School of Psychology professor preaches about “something new”
Special guests William K. and Delores S. Brehm, founding sponsors of the Brehm Center for Worship, Theology, and the Arts, were in attendance at All-Seminary Chapel on Wednesday, May 12, where Professor of Psychology Alexis Abernethy delivered a talk entitled “Worship in Spirit and Truth” based on John 4:19-24, Jesus’s conversation with the Samaritan woman at the well.
The subtitle of her sermon could be “Something New,” Abernethy remarked, and proceeded to recount the plot of a film by the same name. Kenya, a single African-American woman, decides to give up her set criteria for a potential mate and instead “let go and let flow.” Soon she is presented with an opportunity to practice her new openness in a relationship with a Caucasian man, in which more of her preconceived notions are painfully revealed. Eventually, Kenya embraces this “something new” and experiences unexpected joy.
Pointing out that we, too, have preconceived notions, whether based in knowledge or in ignorance, Abernethy asked, “What are our non-negotiables?” And further questioned, “If God presented something new to us, would we listen, attend, and be able to follow?” She noted several preconceived notions in the selected text, including racial, gender, and religious barriers.
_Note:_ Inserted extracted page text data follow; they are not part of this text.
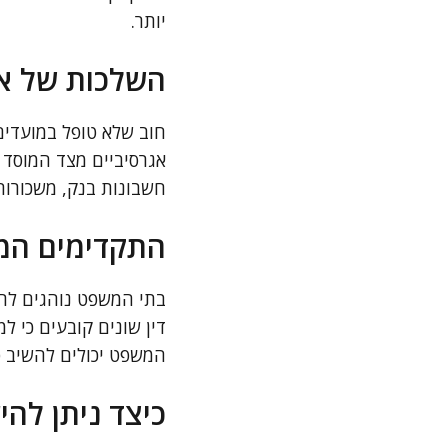
יותר.
השלכות של אי
חוב שלא טופל במועדים 
אגרסיביים מצד המוסד ל
חשבונות בנק, משכורות 
התקדימים המ
בתי המשפט נוהגים לרא
דין שונים קובעים כי ל
המשפט יכולים להשיב ס
כיצד ניתן לה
However, the Samaritan woman was open to finding a new way of worshiping, and realizes in her conversation with Jesus that he has something new to say when he proclaims, “An hour is coming, and now is” when there is a new location for true worship, Abernethy observed, in the position of spirit and truth. “The criteria for worship is no longer found in bloodline, gender, religious heritage, and personal preferences,” she stated. “If you want to worship God, here’s the non-negotiable: you must take a position in spirit and in truth that is fixed.”
Abernethy offers the passage in John 4 as a mirror so that her listeners can reflect on their own levels of openness to the new things God might be saying or leading them into. “What are you not willing to let go of?” she asked. “God may bring it back to you, but on his terms…and that’s scary!” A few minutes were provided for quiet meditation on these questions.
“Let’s be willing to respond to others despite our preconceived notions,” encouraged Abernethy near the end of her talk. “Let’s ask questions of one another that include being honest about ourselves.”